Review estate plan before the rules change
BY LORI JOHNSTON, BANK RATE — 10/12/09
A general rule for estate plans is to revisit them when there’s a major change in circumstances, such as a marriage, divorce or the addition of children or grandchildren.
The economic meltdown of 2008 was one of those significant events: It left a great number of Americans looking at lower asset values due to deterioration in the stock and real estate markets.
But changes in the economic landscape and possible estate-tax reform make now a good time to review your plan. And, experts warn, don’t put it off simply because you’re depressed over market losses or you have a natural tendency to avoid discussing death.
“A lot of people, I think, have been putting off their estate plans lately because the market has declined. They’re not feeling as wealthy, or maybe they think it’s not as important,” says M. Everett “Rett” Peaden, an associate with the Atlanta-based law firm of Davis, Matthews and Quigley.
“People are saying, ‘Gee, I had a couple million in my IRA and now it’s only a million. Do I really need to worry about that?'” Peaden says. “One of the answers I give to people is, ‘You never die at the right time, and no one ever expects it.’ People need to stay on top of it.”
Potential moves by Congress that could affect estate plan tax exemption amounts and depressed asset values combined with low interest rates are converging factors that should prompt a review, says Ron Knipping, CPA and managing principal at Rehmann Financial, a Saginaw, Mich.-based business consulting firm.

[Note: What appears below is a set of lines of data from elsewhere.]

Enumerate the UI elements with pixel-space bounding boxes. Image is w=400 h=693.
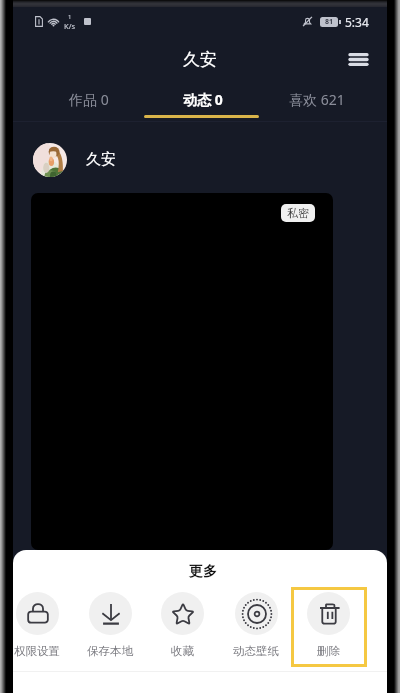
staticText: 喜欢 621 — [289, 90, 345, 109]
staticText: 删除 — [317, 644, 340, 658]
staticText: 私密 — [287, 206, 309, 220]
staticText: 作品 0 — [69, 90, 109, 109]
button[interactable]: Menu — [341, 42, 375, 76]
button[interactable]: 私密 — [281, 204, 315, 222]
staticText: 久安 — [183, 49, 217, 70]
button[interactable]: 作品 0 — [32, 82, 146, 122]
staticText: 保存本地 — [87, 644, 133, 658]
staticText: 收藏 — [171, 644, 194, 658]
staticText: 1 — [68, 13, 72, 21]
button[interactable]: 久安 — [33, 124, 387, 195]
button[interactable]: 动态壁纸 — [219, 587, 292, 667]
staticText: 5:34 — [345, 14, 369, 30]
button[interactable]: 保存本地 — [73, 587, 146, 667]
button[interactable]: 删除 — [292, 587, 365, 667]
button[interactable]: 动态 0 — [146, 82, 260, 122]
staticText: 久安 — [86, 150, 116, 169]
staticText: K/s — [64, 21, 76, 31]
staticText: 动态 0 — [183, 90, 223, 109]
staticText: 动态壁纸 — [233, 644, 279, 658]
button[interactable]: 收藏 — [146, 587, 219, 667]
staticText: 81 — [325, 17, 334, 27]
staticText: 权限设置 — [14, 644, 60, 658]
button[interactable]: 喜欢 621 — [260, 82, 374, 122]
staticText: 更多 — [16, 563, 387, 581]
button[interactable]: 权限设置 — [13, 587, 73, 667]
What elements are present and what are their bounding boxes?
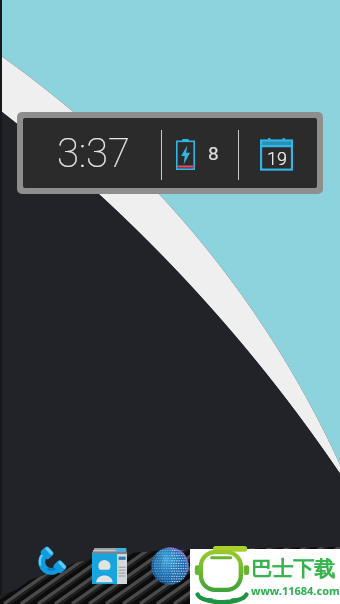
button[interactable]: 3:37	[23, 118, 317, 188]
button[interactable]: Browser	[150, 546, 190, 586]
staticText: 3:37	[57, 130, 130, 177]
button[interactable]: Phone	[28, 544, 68, 584]
staticText: 19	[267, 148, 287, 169]
staticText: 巴士下载	[251, 556, 335, 582]
button[interactable]: Contacts	[92, 548, 127, 584]
staticText: 8	[208, 142, 219, 164]
staticText: www.11684.com	[251, 583, 340, 598]
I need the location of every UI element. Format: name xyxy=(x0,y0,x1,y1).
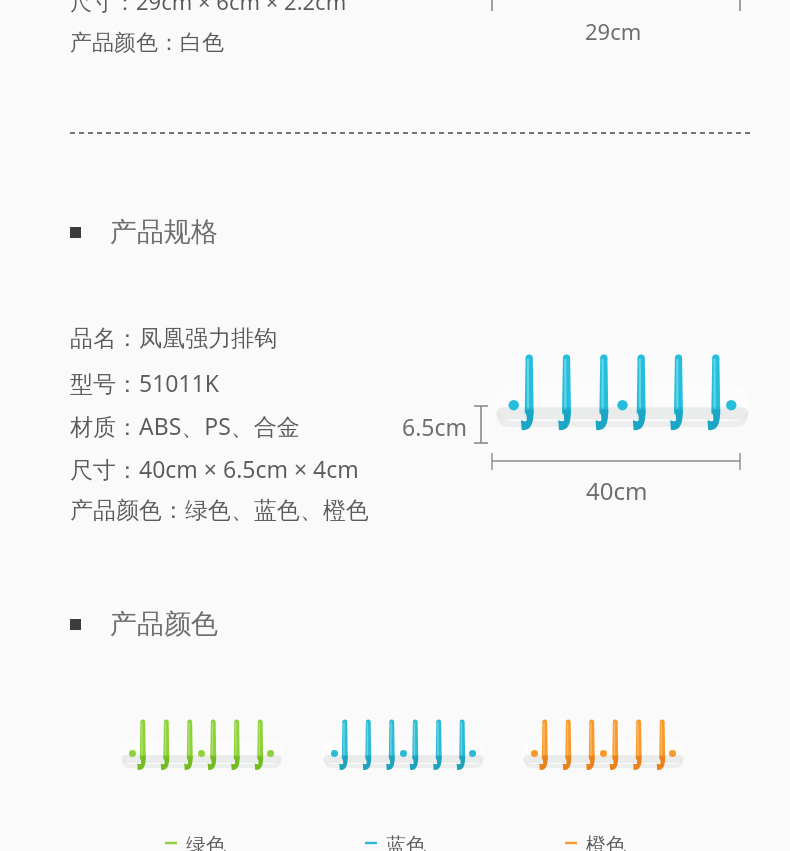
button[interactable]: Product specification page xyxy=(0,0,790,851)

If you’ve updated your plan within the past couple of years, changes could be “fairly straightforward,” he says.
But if your plan is 7 or 8 years old, it might not make sense any longer, says Ted Kurlowicz, professor of estate planning at The American College in Bryn Mawr, Pa. That’s because the federal estate tax exemption has been steadily rising, from $675,000 in 2002, for example, to $3.5 million in 2009. It is scheduled for repeal in 2010, and then will revert to $1 million in 2011, unless Congress enacts reform.
“Everybody has had a significant change in the amount they can pass (to heirs),” Kurlowicz says. He expects estate-tax reform to be enacted by the end of the year.
Although all estate plans — and changes to plans — will vary based on your circumstances, here are five steps experts say people should consider to bring them up to date.
Do fact-finding first
Before you contact your attorney, determine what has happened to your asset values, how you own your assets, what amounts you are planning to pass on to beneficiaries and other information that will help you determine your net worth, Kurlowicz says. It’s probably not going to be as high as you would like, but you need to know what you have.
Look at heirs in need now
If you can help heirs financially, you may want to shift some money out of your estate. Maybe a child or grandchild has lost a job and is in need of some financial assistance.
You’ll reap the benefits as well. For example, you can pay medical expenses or tuition directly to the institution for a beneficiary and not have to pay gift tax.
But make sure you don’t jeopardize your own financial situation.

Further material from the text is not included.